I was thinking it was probably a bad idea to use bash
as the login
shell of users offering services over ssh, given that it's quite
a complex shell (when all you need is just parsing a very simple command line) and has inherited most of the misdesigns of ksh.
Since I had already identified a few problems with bash
being
used in that context (to interpret ssh ForceCommand
s), I was
wondering if there were potentially more there.
AcceptEnv LC_*
allows any variable whose name starts
with LC_
and I had the vague recollection that bash
exported
functions (a dangerous albeit at time useful feature) were
using environment variables whose name was something like
myfunction()
and was wondering if there was not something
interesting to look at there.
I was about to dismiss it on the ground that the worst thing one
could do would be to redefine a command called LC_something
which could not really be a problem as those are not existing
command names, but then I started to wonder how bash
imported those environment variables.
What if the variables were called LC_foo;echo test; f()

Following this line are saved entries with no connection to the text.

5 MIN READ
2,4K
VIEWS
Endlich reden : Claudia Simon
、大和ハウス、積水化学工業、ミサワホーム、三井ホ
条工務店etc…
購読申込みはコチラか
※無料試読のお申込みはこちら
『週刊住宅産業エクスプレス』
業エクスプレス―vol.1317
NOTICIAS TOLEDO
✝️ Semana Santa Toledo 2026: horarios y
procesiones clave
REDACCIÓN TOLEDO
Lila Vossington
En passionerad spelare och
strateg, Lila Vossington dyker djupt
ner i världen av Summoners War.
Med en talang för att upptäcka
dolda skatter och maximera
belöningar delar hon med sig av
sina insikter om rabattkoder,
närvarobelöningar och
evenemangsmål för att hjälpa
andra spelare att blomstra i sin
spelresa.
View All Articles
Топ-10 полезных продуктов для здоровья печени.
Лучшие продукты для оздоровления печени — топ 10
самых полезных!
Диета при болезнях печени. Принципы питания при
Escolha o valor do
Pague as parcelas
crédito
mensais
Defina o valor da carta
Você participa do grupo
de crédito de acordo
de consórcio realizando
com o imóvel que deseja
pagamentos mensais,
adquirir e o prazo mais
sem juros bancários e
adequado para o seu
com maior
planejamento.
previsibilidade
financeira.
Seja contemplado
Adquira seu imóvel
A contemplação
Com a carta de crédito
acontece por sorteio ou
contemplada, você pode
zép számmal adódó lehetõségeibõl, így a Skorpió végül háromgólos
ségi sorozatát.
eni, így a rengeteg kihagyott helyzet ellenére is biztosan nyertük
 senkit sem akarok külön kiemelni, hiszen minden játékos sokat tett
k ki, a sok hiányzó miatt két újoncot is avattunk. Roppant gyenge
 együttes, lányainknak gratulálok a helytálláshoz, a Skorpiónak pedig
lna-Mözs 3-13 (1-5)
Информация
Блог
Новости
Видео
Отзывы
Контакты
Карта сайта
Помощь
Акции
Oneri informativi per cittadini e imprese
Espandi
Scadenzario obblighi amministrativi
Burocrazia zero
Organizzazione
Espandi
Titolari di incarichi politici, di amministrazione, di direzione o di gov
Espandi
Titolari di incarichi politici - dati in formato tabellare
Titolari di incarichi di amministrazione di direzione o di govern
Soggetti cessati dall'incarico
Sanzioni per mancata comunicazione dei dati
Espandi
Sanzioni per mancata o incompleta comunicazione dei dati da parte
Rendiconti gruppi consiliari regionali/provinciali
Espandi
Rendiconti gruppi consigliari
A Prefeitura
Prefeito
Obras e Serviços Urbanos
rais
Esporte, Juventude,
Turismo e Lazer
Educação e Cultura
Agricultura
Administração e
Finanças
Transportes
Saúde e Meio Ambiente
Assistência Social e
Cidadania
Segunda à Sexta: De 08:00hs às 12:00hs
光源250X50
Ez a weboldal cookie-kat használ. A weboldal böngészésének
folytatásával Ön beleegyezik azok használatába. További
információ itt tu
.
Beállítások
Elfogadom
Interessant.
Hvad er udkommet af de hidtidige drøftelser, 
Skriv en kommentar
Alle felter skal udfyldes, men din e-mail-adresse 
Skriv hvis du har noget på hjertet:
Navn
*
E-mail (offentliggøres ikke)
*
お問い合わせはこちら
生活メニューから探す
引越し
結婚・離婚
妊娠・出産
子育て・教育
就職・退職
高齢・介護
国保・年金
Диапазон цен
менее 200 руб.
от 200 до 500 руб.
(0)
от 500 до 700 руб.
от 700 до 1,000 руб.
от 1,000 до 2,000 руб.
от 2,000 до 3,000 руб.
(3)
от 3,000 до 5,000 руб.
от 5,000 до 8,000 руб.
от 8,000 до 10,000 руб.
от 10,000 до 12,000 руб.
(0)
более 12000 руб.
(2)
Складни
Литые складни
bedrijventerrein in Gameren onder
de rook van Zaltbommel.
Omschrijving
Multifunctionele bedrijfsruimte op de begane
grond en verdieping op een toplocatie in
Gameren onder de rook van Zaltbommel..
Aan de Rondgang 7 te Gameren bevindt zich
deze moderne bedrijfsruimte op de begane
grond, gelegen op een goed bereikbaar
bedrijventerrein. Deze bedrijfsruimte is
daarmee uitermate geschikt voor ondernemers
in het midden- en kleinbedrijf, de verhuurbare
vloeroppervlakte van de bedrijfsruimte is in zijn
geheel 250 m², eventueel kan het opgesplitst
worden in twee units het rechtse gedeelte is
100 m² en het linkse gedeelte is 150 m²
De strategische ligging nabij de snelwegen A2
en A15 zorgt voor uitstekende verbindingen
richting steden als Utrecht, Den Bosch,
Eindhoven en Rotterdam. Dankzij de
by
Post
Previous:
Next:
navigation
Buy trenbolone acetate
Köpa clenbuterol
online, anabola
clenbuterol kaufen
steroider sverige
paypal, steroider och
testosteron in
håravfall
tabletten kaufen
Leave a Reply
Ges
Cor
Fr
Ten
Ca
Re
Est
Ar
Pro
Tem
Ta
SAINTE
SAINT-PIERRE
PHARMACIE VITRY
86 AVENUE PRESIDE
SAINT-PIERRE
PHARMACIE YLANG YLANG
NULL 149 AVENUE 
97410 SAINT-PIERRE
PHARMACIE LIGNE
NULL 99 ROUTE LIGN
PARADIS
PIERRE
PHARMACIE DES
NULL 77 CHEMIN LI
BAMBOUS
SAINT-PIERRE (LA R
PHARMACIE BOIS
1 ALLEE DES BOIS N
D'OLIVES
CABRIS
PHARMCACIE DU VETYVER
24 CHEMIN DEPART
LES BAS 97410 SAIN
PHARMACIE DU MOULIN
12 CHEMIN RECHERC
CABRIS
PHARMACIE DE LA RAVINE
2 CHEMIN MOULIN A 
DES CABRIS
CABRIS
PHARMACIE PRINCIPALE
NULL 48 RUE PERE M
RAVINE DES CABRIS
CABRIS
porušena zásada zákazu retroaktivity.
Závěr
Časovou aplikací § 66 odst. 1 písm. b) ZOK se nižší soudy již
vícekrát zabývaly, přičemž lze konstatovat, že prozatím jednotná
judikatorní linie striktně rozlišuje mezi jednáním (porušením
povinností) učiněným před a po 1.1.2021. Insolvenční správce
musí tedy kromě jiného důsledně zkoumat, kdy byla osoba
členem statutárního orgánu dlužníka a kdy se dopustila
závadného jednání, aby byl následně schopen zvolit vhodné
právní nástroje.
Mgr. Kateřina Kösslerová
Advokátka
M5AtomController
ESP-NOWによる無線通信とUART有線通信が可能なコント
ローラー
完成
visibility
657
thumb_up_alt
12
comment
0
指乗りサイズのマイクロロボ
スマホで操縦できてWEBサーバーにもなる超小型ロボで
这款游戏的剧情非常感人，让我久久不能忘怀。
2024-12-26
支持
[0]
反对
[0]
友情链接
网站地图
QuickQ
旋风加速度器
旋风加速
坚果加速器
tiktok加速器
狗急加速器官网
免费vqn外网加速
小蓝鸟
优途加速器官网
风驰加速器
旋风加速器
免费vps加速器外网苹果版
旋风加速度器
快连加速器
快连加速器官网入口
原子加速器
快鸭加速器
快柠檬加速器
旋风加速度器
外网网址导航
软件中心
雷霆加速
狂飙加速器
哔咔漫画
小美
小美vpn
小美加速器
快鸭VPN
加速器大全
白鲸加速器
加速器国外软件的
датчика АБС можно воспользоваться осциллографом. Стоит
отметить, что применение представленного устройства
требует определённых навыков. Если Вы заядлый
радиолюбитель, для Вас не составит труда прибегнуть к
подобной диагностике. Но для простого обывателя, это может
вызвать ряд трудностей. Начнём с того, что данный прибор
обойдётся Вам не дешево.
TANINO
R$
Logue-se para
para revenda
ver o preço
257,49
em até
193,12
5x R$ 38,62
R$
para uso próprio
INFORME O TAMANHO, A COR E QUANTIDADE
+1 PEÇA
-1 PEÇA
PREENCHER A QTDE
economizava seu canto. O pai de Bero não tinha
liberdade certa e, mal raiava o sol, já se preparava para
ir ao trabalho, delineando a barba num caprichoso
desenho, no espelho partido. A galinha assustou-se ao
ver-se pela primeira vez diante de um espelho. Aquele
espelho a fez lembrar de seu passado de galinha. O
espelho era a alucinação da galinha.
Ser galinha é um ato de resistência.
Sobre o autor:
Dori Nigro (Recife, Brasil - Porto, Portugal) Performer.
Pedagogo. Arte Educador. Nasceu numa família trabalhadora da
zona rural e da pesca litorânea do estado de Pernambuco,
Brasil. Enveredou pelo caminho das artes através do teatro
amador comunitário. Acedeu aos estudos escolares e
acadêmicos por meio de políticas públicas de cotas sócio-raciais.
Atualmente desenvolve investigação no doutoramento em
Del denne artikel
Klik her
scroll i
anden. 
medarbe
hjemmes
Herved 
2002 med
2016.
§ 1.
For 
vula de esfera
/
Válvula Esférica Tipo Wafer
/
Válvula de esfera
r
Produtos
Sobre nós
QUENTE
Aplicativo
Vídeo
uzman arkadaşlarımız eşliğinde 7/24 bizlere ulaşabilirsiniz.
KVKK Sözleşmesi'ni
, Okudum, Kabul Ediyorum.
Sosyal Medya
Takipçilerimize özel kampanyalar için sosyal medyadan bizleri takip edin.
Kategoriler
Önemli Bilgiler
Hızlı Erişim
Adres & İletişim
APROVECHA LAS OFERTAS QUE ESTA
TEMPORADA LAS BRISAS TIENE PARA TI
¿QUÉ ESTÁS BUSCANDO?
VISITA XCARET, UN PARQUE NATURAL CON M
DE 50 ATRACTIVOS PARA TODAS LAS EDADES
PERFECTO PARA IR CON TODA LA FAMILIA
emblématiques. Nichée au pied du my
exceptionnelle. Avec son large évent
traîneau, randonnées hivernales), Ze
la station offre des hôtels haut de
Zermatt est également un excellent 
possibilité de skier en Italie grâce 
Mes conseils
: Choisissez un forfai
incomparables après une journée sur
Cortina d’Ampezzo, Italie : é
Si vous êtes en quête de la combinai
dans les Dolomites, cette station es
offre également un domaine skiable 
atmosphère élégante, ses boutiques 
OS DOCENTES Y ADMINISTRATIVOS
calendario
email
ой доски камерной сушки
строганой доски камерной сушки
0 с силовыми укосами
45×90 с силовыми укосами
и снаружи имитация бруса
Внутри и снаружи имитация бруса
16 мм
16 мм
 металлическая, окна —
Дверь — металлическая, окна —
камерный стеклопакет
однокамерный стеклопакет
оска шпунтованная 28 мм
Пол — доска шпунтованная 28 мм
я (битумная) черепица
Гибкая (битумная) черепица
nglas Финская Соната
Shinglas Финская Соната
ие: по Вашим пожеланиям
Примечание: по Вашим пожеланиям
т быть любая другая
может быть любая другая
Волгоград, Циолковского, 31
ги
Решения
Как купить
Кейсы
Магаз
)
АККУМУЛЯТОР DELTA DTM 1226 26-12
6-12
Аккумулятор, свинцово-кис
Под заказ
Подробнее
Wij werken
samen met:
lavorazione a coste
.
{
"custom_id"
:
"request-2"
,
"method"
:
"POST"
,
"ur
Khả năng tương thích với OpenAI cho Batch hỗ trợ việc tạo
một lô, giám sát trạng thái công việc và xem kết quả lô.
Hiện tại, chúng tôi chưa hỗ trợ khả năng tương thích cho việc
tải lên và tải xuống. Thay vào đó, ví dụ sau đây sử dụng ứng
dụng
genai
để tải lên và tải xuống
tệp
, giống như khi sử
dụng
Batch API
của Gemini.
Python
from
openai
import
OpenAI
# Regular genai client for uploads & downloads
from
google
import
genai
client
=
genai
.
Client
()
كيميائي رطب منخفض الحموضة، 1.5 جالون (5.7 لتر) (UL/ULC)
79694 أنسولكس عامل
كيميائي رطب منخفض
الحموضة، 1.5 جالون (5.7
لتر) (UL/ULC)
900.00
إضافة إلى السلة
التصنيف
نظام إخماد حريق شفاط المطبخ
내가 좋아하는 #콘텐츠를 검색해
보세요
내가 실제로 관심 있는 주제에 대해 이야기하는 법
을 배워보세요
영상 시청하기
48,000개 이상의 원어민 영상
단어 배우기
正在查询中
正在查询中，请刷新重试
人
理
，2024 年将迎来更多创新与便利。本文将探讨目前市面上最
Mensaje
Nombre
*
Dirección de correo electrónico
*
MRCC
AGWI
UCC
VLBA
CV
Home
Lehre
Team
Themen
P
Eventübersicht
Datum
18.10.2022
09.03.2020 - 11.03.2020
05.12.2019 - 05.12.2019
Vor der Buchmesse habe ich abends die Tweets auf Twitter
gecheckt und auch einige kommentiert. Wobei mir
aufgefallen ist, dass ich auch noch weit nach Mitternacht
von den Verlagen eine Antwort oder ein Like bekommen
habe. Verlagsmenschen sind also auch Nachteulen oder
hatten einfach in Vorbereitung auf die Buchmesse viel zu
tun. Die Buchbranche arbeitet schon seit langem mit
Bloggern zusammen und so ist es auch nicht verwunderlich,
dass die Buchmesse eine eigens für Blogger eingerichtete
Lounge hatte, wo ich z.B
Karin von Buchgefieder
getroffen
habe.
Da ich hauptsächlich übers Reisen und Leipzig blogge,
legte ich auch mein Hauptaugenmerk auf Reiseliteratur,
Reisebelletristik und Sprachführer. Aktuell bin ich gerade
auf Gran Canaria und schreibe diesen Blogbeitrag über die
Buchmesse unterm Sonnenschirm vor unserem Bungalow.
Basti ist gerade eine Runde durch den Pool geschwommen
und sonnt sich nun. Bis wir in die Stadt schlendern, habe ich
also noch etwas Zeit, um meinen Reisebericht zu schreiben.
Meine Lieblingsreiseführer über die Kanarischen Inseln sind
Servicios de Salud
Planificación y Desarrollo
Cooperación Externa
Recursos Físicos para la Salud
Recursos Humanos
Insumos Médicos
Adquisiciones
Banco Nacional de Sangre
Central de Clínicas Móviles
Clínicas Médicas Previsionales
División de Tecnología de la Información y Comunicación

for instance? So I decided to have a closer look.
A:
$ env -i bash -c 'zzz() { :;}; export -f zzz; env'
[...]
zzz=() { :
}
revealed that my recollection was wrong in that the variables
were not called myfunction()
but myfunction
(and it's the
value that starts with ()
).
And a quick test:
$ env 'true;echo test; f=() { :;}' bash -c :
test
bash: error importing function definition for `true;echo test; f'
confirmed my suspicion that the variable name was not sanitized,
and the code was evaluated upon startup.
Worse, a lot worse, the value was not sanitized either:
$ env 'foo=() { :;}; echo test' bash -c :
test
That meant that any environment variable could be a vector.
That's when I realised the extent of the problem, confirmed that it was
exploitable over HTTP as well (HTTP_xxx
/QUERYSTRING
... env vars), other ones like mail processing services, later DHCP (and probably a long list) and
reported it (carefully).